◆ **THE PROBLEM**:
Print nothing but the lines below starting at the line that holds "Highlight <item>colon</item>." and ending at the line that holds "mask small bowel (SVG masks)", including both, each exactly as written.

◆ **INFORMATION PROVIDED**:
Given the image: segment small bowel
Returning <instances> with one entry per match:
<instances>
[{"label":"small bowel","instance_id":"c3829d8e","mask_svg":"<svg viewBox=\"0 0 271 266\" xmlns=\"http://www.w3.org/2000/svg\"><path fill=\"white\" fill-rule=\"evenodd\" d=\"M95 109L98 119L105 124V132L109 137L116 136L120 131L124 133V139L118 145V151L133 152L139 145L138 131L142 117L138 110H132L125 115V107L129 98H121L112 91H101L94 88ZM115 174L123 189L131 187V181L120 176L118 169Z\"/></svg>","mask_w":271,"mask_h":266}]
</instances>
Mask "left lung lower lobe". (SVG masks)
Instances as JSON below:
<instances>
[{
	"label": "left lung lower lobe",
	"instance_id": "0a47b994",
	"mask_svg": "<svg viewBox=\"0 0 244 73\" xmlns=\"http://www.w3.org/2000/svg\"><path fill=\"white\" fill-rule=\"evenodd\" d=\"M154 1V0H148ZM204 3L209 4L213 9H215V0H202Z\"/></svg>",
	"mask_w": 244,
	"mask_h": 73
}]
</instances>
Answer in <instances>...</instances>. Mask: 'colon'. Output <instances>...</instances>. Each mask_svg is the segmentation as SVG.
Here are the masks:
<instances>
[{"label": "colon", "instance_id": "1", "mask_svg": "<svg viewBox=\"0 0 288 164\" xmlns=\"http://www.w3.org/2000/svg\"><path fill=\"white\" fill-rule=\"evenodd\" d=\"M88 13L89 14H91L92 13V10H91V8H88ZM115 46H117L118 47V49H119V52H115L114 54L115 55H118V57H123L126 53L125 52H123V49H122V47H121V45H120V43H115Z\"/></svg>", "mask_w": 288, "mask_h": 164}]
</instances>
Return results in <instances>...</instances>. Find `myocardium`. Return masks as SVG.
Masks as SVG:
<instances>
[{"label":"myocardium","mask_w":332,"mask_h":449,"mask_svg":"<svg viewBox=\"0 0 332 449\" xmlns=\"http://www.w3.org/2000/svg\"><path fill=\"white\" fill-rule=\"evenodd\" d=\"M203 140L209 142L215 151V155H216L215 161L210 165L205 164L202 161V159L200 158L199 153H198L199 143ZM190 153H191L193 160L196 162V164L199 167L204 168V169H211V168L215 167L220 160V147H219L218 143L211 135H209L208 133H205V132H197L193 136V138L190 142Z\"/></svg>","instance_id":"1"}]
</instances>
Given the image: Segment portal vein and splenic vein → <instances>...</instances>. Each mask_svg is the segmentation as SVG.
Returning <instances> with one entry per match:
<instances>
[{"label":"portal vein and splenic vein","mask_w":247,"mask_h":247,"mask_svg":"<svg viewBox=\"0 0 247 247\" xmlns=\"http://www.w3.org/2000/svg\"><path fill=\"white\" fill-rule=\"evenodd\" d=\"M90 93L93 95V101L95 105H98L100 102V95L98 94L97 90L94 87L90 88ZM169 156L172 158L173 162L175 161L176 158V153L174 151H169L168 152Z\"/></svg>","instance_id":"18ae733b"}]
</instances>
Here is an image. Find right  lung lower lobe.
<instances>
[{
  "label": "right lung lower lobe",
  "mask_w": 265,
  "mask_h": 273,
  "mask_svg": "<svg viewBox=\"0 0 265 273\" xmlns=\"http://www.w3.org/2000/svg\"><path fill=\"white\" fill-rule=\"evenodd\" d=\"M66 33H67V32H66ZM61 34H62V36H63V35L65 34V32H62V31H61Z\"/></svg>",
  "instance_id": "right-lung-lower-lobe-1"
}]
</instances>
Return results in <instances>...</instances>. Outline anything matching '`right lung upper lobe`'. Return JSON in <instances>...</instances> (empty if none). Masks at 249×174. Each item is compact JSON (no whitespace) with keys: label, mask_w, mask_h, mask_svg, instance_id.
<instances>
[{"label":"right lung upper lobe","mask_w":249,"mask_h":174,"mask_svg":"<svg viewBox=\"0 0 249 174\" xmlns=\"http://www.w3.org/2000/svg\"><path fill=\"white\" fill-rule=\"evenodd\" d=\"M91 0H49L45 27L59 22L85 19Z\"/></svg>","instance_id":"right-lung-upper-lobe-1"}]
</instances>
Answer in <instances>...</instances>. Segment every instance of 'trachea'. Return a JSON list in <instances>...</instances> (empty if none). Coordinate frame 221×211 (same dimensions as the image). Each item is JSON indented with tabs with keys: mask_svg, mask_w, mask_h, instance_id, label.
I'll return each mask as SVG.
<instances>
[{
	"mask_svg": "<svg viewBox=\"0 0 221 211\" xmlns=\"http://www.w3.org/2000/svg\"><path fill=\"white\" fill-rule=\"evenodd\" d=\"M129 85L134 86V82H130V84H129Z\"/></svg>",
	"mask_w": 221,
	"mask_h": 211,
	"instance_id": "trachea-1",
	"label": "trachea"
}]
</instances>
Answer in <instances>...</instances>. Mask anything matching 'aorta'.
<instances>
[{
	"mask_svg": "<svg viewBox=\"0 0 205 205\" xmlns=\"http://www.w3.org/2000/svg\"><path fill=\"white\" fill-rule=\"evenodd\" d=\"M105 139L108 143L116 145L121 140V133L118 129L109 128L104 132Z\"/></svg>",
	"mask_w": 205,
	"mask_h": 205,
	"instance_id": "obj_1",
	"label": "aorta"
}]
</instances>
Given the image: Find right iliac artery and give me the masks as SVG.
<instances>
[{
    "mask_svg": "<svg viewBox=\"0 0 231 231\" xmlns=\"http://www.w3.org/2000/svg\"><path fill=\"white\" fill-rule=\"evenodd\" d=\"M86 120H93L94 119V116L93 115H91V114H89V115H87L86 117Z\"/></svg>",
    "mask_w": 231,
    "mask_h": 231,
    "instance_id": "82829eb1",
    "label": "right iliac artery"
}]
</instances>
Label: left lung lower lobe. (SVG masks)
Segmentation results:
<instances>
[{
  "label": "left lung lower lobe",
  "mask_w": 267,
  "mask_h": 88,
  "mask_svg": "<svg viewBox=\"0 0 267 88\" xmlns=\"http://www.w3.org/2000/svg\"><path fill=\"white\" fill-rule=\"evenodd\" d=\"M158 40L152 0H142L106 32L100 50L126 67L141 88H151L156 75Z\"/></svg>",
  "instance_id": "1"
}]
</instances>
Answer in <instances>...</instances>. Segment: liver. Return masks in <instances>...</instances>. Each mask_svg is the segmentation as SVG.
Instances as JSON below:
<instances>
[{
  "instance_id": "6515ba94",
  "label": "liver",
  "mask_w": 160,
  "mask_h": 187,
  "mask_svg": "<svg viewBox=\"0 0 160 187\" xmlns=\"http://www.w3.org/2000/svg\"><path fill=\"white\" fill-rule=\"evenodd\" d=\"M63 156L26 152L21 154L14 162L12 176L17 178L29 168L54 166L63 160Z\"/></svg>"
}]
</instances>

* * *

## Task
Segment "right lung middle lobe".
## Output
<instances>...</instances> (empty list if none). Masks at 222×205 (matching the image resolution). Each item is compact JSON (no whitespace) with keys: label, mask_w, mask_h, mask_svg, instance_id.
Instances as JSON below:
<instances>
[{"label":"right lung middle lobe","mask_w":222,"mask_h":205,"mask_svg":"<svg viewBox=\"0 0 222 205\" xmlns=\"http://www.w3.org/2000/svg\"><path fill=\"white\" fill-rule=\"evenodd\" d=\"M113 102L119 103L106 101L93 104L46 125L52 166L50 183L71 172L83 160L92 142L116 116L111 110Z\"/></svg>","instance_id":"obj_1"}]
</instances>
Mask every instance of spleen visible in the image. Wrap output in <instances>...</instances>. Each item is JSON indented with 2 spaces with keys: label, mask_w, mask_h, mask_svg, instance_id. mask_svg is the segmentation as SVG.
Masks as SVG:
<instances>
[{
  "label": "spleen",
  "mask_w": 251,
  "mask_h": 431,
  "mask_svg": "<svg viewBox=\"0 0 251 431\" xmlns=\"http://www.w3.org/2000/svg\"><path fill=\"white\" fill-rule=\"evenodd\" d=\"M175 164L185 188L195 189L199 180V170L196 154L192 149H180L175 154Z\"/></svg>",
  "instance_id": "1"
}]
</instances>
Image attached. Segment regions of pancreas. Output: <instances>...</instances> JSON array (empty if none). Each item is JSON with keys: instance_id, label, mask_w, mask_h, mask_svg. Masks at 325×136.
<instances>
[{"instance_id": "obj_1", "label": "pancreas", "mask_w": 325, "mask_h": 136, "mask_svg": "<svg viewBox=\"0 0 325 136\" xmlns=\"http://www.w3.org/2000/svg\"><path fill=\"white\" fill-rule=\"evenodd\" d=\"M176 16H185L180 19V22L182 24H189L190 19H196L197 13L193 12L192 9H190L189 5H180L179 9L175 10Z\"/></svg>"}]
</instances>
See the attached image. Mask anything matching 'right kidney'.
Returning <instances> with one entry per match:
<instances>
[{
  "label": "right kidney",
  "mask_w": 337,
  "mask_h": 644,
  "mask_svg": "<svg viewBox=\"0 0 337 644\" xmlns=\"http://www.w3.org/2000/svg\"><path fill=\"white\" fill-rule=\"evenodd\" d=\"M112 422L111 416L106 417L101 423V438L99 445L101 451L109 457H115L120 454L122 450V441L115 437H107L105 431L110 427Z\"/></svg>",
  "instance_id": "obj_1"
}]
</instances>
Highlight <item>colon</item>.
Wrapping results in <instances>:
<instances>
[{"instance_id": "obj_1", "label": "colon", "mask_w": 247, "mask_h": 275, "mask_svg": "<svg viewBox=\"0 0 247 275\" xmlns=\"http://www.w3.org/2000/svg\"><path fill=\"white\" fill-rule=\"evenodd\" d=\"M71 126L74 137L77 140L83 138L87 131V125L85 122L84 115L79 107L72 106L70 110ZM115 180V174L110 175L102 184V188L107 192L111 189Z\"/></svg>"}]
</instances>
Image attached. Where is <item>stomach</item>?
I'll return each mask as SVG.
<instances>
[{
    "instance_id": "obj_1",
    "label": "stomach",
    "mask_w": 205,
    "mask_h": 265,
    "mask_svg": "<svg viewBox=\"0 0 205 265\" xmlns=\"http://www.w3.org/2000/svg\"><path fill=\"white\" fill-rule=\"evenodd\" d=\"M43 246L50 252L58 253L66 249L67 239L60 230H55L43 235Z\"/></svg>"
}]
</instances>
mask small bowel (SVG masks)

◆ **ANSWER FOR THE TASK**:
Highlight <item>colon</item>.
Wrapping results in <instances>:
<instances>
[{"instance_id": "obj_1", "label": "colon", "mask_w": 247, "mask_h": 275, "mask_svg": "<svg viewBox=\"0 0 247 275\" xmlns=\"http://www.w3.org/2000/svg\"><path fill=\"white\" fill-rule=\"evenodd\" d=\"M71 126L74 137L77 140L83 138L87 131V125L85 122L84 115L79 107L72 106L70 110ZM115 180V174L110 175L102 184V188L107 192L111 189Z\"/></svg>"}]
</instances>
Image attached. Where is <item>stomach</item>?
I'll return each mask as SVG.
<instances>
[{
    "instance_id": "obj_1",
    "label": "stomach",
    "mask_w": 205,
    "mask_h": 265,
    "mask_svg": "<svg viewBox=\"0 0 205 265\" xmlns=\"http://www.w3.org/2000/svg\"><path fill=\"white\" fill-rule=\"evenodd\" d=\"M43 246L50 252L58 253L66 249L67 239L60 230H55L43 235Z\"/></svg>"
}]
</instances>
mask small bowel (SVG masks)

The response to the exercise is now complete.